> _EXERCISE DATA_
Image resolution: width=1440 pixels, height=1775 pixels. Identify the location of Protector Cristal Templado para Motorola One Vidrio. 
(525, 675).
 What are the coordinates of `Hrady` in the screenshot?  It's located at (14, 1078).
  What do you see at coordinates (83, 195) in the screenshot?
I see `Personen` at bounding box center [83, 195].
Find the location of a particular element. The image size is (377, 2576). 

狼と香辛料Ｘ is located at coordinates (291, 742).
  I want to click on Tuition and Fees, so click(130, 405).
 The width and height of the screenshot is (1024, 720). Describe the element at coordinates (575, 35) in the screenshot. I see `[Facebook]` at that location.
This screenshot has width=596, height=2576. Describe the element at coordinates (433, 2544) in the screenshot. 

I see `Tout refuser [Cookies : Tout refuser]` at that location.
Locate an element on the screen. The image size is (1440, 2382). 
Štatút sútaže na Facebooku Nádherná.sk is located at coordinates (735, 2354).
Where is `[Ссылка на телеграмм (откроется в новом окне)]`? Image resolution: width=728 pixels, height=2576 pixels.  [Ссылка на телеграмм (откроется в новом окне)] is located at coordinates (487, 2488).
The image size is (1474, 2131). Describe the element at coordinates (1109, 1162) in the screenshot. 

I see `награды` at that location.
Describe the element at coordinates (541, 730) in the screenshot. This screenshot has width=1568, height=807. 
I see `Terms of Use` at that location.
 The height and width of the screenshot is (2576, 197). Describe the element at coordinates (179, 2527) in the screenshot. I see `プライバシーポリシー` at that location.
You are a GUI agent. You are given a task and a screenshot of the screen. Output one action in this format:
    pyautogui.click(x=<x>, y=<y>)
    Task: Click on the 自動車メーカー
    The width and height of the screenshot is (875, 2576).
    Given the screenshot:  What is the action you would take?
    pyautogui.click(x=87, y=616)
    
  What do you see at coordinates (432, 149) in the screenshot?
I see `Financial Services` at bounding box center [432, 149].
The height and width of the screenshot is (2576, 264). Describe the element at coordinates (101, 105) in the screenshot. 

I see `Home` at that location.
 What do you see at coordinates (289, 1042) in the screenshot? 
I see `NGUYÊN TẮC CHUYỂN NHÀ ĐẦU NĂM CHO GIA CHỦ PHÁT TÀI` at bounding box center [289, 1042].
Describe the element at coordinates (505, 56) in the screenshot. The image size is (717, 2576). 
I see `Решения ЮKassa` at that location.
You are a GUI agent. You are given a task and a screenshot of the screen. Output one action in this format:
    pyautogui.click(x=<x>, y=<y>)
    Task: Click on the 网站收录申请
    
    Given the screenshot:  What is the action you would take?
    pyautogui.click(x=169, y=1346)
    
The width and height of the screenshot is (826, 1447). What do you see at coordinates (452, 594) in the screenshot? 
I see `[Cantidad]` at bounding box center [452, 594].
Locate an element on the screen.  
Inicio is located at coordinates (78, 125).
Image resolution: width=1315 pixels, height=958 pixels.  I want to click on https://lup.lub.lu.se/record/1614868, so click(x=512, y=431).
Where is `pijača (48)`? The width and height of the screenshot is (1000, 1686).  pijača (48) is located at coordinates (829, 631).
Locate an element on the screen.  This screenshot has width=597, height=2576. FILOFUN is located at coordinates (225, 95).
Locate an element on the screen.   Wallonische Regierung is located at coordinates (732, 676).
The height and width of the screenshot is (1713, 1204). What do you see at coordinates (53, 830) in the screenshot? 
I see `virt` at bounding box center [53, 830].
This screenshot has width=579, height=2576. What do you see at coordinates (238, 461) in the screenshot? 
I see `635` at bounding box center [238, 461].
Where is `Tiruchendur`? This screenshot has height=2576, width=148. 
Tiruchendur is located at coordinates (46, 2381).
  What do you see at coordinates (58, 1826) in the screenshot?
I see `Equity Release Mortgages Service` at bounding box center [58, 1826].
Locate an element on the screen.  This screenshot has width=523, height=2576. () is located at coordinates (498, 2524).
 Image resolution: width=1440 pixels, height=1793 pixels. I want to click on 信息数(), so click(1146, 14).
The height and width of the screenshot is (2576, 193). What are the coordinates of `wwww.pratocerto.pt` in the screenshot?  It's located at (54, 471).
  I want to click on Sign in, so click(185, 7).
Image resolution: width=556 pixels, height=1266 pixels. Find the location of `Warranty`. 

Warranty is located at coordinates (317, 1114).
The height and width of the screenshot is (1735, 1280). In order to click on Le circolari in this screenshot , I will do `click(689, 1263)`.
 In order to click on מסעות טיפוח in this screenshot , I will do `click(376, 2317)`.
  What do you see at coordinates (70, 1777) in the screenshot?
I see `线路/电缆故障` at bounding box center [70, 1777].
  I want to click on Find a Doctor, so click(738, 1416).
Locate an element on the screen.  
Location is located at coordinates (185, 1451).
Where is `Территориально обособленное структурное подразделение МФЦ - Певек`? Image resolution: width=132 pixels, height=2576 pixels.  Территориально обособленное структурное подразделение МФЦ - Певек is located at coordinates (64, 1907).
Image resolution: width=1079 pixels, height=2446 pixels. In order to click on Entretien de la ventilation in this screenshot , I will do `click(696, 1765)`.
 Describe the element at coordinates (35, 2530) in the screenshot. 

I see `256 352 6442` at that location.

> _EXERCISE DESCRIPTION_
Output all records verbatim.

> _SOLUTION FOR THIS TASK_
Image resolution: width=1440 pixels, height=1775 pixels. Identify the location of Protector Cristal Templado para Motorola One Vidrio. 
(525, 675).
 What are the coordinates of `Hrady` in the screenshot?  It's located at (14, 1078).
  What do you see at coordinates (83, 195) in the screenshot?
I see `Personen` at bounding box center [83, 195].
Find the location of a particular element. The image size is (377, 2576). 

狼と香辛料Ｘ is located at coordinates (291, 742).
  I want to click on Tuition and Fees, so click(130, 405).
 The width and height of the screenshot is (1024, 720). Describe the element at coordinates (575, 35) in the screenshot. I see `[Facebook]` at that location.
This screenshot has width=596, height=2576. Describe the element at coordinates (433, 2544) in the screenshot. 

I see `Tout refuser [Cookies : Tout refuser]` at that location.
Locate an element on the screen. The image size is (1440, 2382). 
Štatút sútaže na Facebooku Nádherná.sk is located at coordinates (735, 2354).
Where is `[Ссылка на телеграмм (откроется в новом окне)]`? Image resolution: width=728 pixels, height=2576 pixels.  [Ссылка на телеграмм (откроется в новом окне)] is located at coordinates (487, 2488).
The image size is (1474, 2131). Describe the element at coordinates (1109, 1162) in the screenshot. 

I see `награды` at that location.
Describe the element at coordinates (541, 730) in the screenshot. This screenshot has width=1568, height=807. 
I see `Terms of Use` at that location.
 The height and width of the screenshot is (2576, 197). Describe the element at coordinates (179, 2527) in the screenshot. I see `プライバシーポリシー` at that location.
You are a GUI agent. You are given a task and a screenshot of the screen. Output one action in this format:
    pyautogui.click(x=<x>, y=<y>)
    Task: Click on the 自動車メーカー
    The width and height of the screenshot is (875, 2576).
    Given the screenshot:  What is the action you would take?
    pyautogui.click(x=87, y=616)
    
  What do you see at coordinates (432, 149) in the screenshot?
I see `Financial Services` at bounding box center [432, 149].
The height and width of the screenshot is (2576, 264). Describe the element at coordinates (101, 105) in the screenshot. 

I see `Home` at that location.
 What do you see at coordinates (289, 1042) in the screenshot? 
I see `NGUYÊN TẮC CHUYỂN NHÀ ĐẦU NĂM CHO GIA CHỦ PHÁT TÀI` at bounding box center [289, 1042].
Describe the element at coordinates (505, 56) in the screenshot. The image size is (717, 2576). 
I see `Решения ЮKassa` at that location.
You are a GUI agent. You are given a task and a screenshot of the screen. Output one action in this format:
    pyautogui.click(x=<x>, y=<y>)
    Task: Click on the 网站收录申请
    
    Given the screenshot:  What is the action you would take?
    pyautogui.click(x=169, y=1346)
    
The width and height of the screenshot is (826, 1447). What do you see at coordinates (452, 594) in the screenshot? 
I see `[Cantidad]` at bounding box center [452, 594].
Locate an element on the screen.  
Inicio is located at coordinates (78, 125).
Image resolution: width=1315 pixels, height=958 pixels.  I want to click on https://lup.lub.lu.se/record/1614868, so click(x=512, y=431).
Where is `pijača (48)`? The width and height of the screenshot is (1000, 1686).  pijača (48) is located at coordinates (829, 631).
Locate an element on the screen.  This screenshot has width=597, height=2576. FILOFUN is located at coordinates (225, 95).
Locate an element on the screen.   Wallonische Regierung is located at coordinates (732, 676).
The height and width of the screenshot is (1713, 1204). What do you see at coordinates (53, 830) in the screenshot? 
I see `virt` at bounding box center [53, 830].
This screenshot has width=579, height=2576. What do you see at coordinates (238, 461) in the screenshot? 
I see `635` at bounding box center [238, 461].
Where is `Tiruchendur`? This screenshot has height=2576, width=148. 
Tiruchendur is located at coordinates (46, 2381).
  What do you see at coordinates (58, 1826) in the screenshot?
I see `Equity Release Mortgages Service` at bounding box center [58, 1826].
Locate an element on the screen.  This screenshot has width=523, height=2576. () is located at coordinates (498, 2524).
 Image resolution: width=1440 pixels, height=1793 pixels. I want to click on 信息数(), so click(1146, 14).
The height and width of the screenshot is (2576, 193). What are the coordinates of `wwww.pratocerto.pt` in the screenshot?  It's located at (54, 471).
  I want to click on Sign in, so click(185, 7).
Image resolution: width=556 pixels, height=1266 pixels. Find the location of `Warranty`. 

Warranty is located at coordinates (317, 1114).
The height and width of the screenshot is (1735, 1280). In order to click on Le circolari in this screenshot , I will do `click(689, 1263)`.
 In order to click on מסעות טיפוח in this screenshot , I will do `click(376, 2317)`.
  What do you see at coordinates (70, 1777) in the screenshot?
I see `线路/电缆故障` at bounding box center [70, 1777].
  I want to click on Find a Doctor, so click(738, 1416).
Locate an element on the screen.  
Location is located at coordinates (185, 1451).
Where is `Территориально обособленное структурное подразделение МФЦ - Певек`? Image resolution: width=132 pixels, height=2576 pixels.  Территориально обособленное структурное подразделение МФЦ - Певек is located at coordinates (64, 1907).
Image resolution: width=1079 pixels, height=2446 pixels. In order to click on Entretien de la ventilation in this screenshot , I will do `click(696, 1765)`.
 Describe the element at coordinates (35, 2530) in the screenshot. 

I see `256 352 6442` at that location.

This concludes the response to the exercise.